According to the present invention, since the envelope can be added to the melody inside the IC, no parts are required externally to the IC, and the area occupied by the circuit can be reduced, and the number of parts can be reduced. It is also possible to reduce the system cost by improving assembly workability.In addition, since the envelope generating section in the present invention is composed only of a combination of a resistor network and a switch element, it can be used at a voltage as low as 1.5 V. Therefore, it can be widely used in small portable devices.

Furthermore, the shape of the envelope can be freely changed simply by changing the stored contents of the memory, and a wide range of sounds from the natural world, such as bird calls and the sound of waves, to the sounds of musical instruments such as the piano, can be generated using the same circuit. I can do it.

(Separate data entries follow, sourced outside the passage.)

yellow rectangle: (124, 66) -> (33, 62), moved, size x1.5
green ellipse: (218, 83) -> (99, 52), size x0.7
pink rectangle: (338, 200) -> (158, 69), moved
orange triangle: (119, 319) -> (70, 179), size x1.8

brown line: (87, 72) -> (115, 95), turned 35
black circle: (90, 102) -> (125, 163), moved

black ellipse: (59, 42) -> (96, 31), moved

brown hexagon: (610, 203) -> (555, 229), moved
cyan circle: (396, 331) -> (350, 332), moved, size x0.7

What's more, the rise of the sound can be made steeper than with the CR method, and the feel of the hitting sound can be particularly improved.

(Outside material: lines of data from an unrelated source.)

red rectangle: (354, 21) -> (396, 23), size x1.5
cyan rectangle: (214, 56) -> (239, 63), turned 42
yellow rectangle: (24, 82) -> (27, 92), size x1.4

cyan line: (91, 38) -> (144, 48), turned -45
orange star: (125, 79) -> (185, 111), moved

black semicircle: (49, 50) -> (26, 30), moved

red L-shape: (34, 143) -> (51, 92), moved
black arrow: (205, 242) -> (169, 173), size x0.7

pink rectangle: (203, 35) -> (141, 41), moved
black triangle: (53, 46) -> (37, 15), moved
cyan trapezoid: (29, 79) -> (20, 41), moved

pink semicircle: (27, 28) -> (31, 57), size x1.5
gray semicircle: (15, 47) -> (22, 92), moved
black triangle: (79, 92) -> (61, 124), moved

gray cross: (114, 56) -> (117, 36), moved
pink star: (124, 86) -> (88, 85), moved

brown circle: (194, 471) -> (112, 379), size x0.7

In this way, the present invention is based on two ODA projects.
5) To provide an electronic sound generation circuit configured so that the following do not adversely affect each other.

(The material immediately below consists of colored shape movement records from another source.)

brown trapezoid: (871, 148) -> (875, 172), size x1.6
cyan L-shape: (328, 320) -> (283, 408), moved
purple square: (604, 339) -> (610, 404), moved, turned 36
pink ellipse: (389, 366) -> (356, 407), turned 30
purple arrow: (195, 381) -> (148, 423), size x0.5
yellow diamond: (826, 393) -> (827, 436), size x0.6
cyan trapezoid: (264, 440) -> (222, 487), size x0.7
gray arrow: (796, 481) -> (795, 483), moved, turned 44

[Brief explanation of the drawing]

FIG. 1 is a diagram showing an example of a device using a conventional envelope addition method, FIG. 2 is a diagram showing a conventional example of the envelope generating circuit shown in FIG. 1, and FIG. Figure 4 is a diagram showing the characteristics of the voltage division ladder resistance type DA converter shown in Figure 3. Figure 5 is a diagram showing the equivalent circuit of the DA converter shown in Figure 4.
This figure is a characteristic explanatory diagram of the current adding ladder resistance type DA converter shown in FIG. 3, and FIG. 7 is a diagram showing an equivalent circuit of the DA converter shown in FIG. 3. 14...Melody waveform ROM. 16...Melody address counter, 18...Melody volume ROM. 20...Envelope address counter, 22...
Voltage division ladder resistance type DA converter, 24... Current addition ladder resistance type DA converter. 6 () 2, ``three

Claims (1)

[Scope of Claims] A melody waveform ROM in which melody waveform data is stored as a digital signal; A melody volume ROM in which melody volume data is stored in a digital signal; An address counter for reading data from both ROMs; a first ODA converter that converts data from the volume ROM into an analog signal; a second ODA converter that uses the signal from the first ODA converter as a reference input and converts data from the melody waveform ROM into an analog signal; and an output of the second ODA converter. 1. An electronic sound generation circuit comprising: a sound generation circuit that generates a sound; and a second ODA converter comprising a ladder resistance type DA converter with a constant input resistance.